Simit: In arrivo il picco del virus influenzale

10 Gennaio, 2018, 20:47 | Autore: Minervina Schirripa
  • E ora arriva il picco per l'influenza. Anche a Ragusa casi in crescita

E' stato chiesto a tutti i Direttori generali e sanitari delle Aziende sanitarie regionali di potenziare azioni e risorse dedicate all'assistenza, relazionando con tempestività su azioni messe in campo ed esigenze emerse per fronteggiare al meglio la situazione, anche in vista del cosiddetto picco influenzale previsto nelle prossime settimane. Dai dati diffusi dalla Federazione italiana dei medici di medicina generale risulta che dal 2 al 4 gennaio negli ambulatori dei medici di famiglia sono state visitate in media 51 persone rispetto alla media abituale che invece non supera i 30-35 pazienti. "Tuttavia - aggiunge - questo non deve creare allarmismo perché vi sono alcune regioni italiane in cui i casi influenzali sono maggiori di quelli registrati in Puglia".
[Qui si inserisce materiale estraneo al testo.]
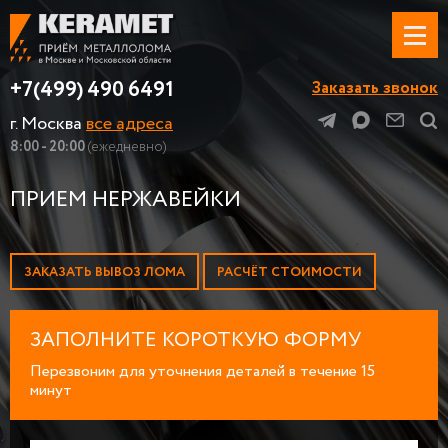
+7(499) 490 6491
Заказать звонок
г. Москва
все адреса
8:00 - 20:00
(ежедневно)
ПРИЕМ НЕРЖАВЕЙКИ
ЗАКАЗАТЬ ВЫВОЗ ЛОМА
РАСЧЁТ СТОИМОСТИ
ЗАПОЛНИТЕ КОРОТКУЮ ФОРМУ
Перезвоним для уточнения деталей в течение 15
минут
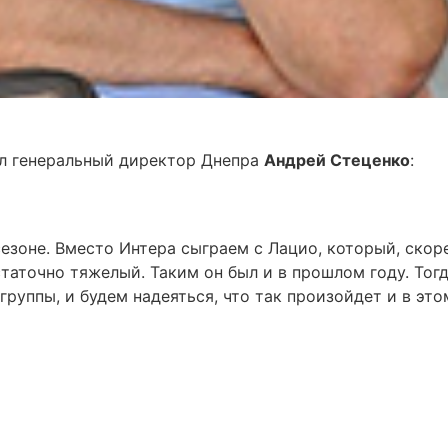
л генеральный директор Днепра
Андрей Стеценко
:
сезоне. Вместо Интера сыграем с Лацио, который, скор
таточно тяжелый. Таким он был и в прошлом году. Тог
группы, и будем надеяться, что так произойдет и в это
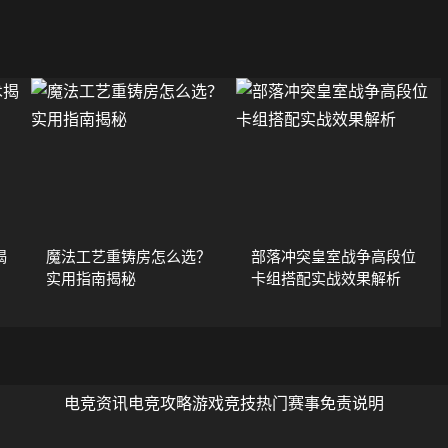
揭
魔法工艺重铸房怎么选？
部落冲突皇室战争高段位
实用指南揭秘
卡组搭配实战效果解析
电竞资讯
电竞攻略
游戏竞技
热门赛事
免责说明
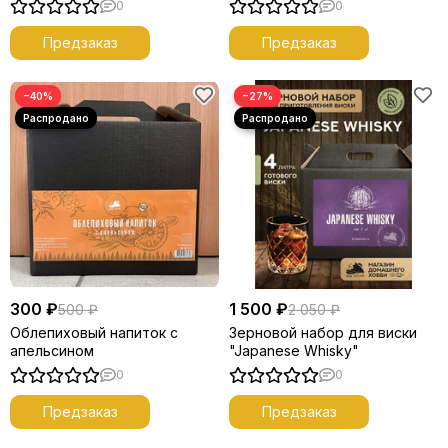
0
0
Предзаказ
Предзаказ
−40%
−27%
300 ₽
1 500 ₽
500 ₽
2 050 ₽
Облепиховый напиток с
Зерновой набор для виски
апельсином
"Japanese Whisky"
0
0
Предзаказ
Предзаказ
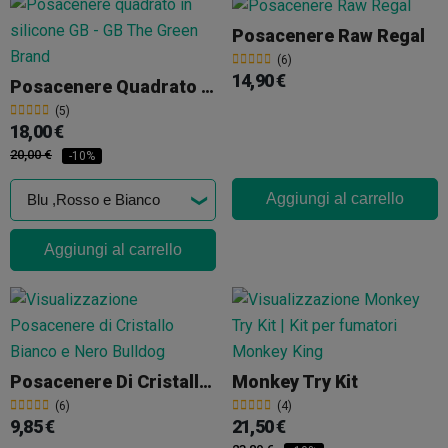
Posacenere Raw Regal
(6)
14,90 €
Posacenere Quadrato In Silicone GB
(5)
18,00 €
20,00 €
-10%
Aggiungi al carrello
Aggiungi al carrello
Posacenere Di Cristallo Bianco E Nero Bulldog
Monkey Try Kit
(6)
(4)
9,85 €
21,50 €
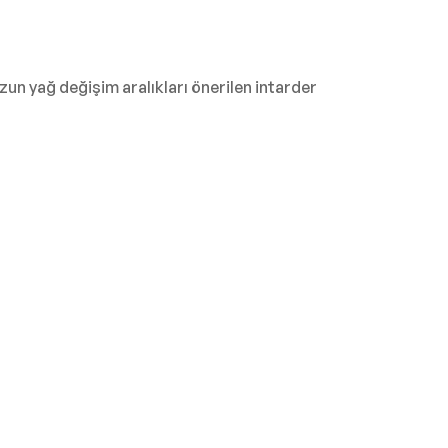
uzun yağ değişim aralıkları önerilen intarder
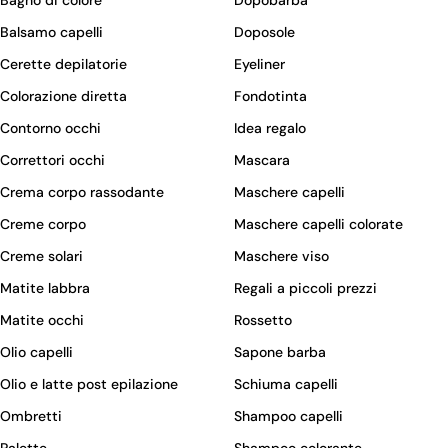
Balsamo capelli
Doposole
Cerette depilatorie
Eyeliner
Colorazione diretta
Fondotinta
Contorno occhi
Idea regalo
Correttori occhi
Mascara
Crema corpo rassodante
Maschere capelli
Creme corpo
Maschere capelli colorate
Creme solari
Maschere viso
Matite labbra
Regali a piccoli prezzi
Matite occhi
Rossetto
Olio capelli
Sapone barba
Olio e latte post epilazione
Schiuma capelli
Ombretti
Shampoo capelli
Palette
Shampoo colorante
Un brusco aumento anche negli anziani in cui l'incidenza è pari a 6,3 casi per mille assistiti. E' il quadro dell'emergenza in atto tracciato dal presidente della Società italiana di medicina di emergenza urgenza (Simeu), Francesco Rocco Pugliese. Un ulteriore problema riguarda le barelle delle ambulanze: "In molti casi, specie nelle città, il paziente vi permane per mancanza di spazio al Ps e dunque - sottolinea Pugliese - l'ambulanza non può ripartire". In particolare poi ben il 90% dei decessi si registra tra gli anziani.

Se l'influenza sta colpendo in tutta Italia, le regioni dove l'attività virale è più intensa sono Piemonte, Provincia Autonoma di Trento, Liguria, Marche, Basilicata e Calabria, seguite da Umbria, Lazio, Abruzzo, Campania e Sardegna.

Il virologo ribadisce l'importanza del vaccino, "che costituisce un salvavita per le categorie più fragili come i bambini, gli over 65 e coloro che sono affetti da patologie croniche".

Nello specifico, l'influenza australiana preoccupa così tanto che il vescovo della diocesi nordirlandese di Down e Connor ha scelto di abolire lo scambio della pace durante le celebrazioni, per evitare che si possa diffondere ulteriormente il ceppo influenzale che di recente ha raggiunto anche la Gran Bretagna. Un recente studio statunitense, pubblicato su 'Pnas' a fine 2017, ha analizzato il fenomeno nella passata epidemia - stagione 2016-2017 - quando è stato particolarmente evidente: l'efficacia generale del vaccino è stata infatti del 43% negli Stati Uniti e del 38% in Europa, mentre la percentuale ottimale dovrebbe attestarsi al 60-70%.

Anche se attualmente non c'è stata una buona corrispondenza tra vaccino e virus ora in circolazione, è indispensabile per aiutare ad alleviare la gravità e la durata dei sintomi dell'influenza. Ad oggi, secondo gli ultimi dati della rete Influnet dell'Istituto superiore di sanità, sono stati già colpiti 2 milioni di italiani, di cui 672mila nell'ultima settimana.

"Questi sintomi - osserva - perdurano per diversi giorni e, nei soggetti più deboli, possono insorgere gravi complicanze, purtroppo a volte dall'esito addirittura fatale". "Nei vaccini adiuvati, oltre all'antigene, cioè quella sostanza che è propria dei batteri o dei virus verso la quale dobbiamo innescare la difesa, contiene anche altre sostanze adiuvanti, che aiutano il sistema immunitario a reagire in maniera più efficace alla presenza del virus". "Per tutte le altre patologie circolanti nei mesi invernali, si parla di infezioni respiratorie acute o sindromi parainfluenzali, ugualmente fastidiose, certo, ma non pericolose come può essere l'influenza per alcune categorie o fasce d'età".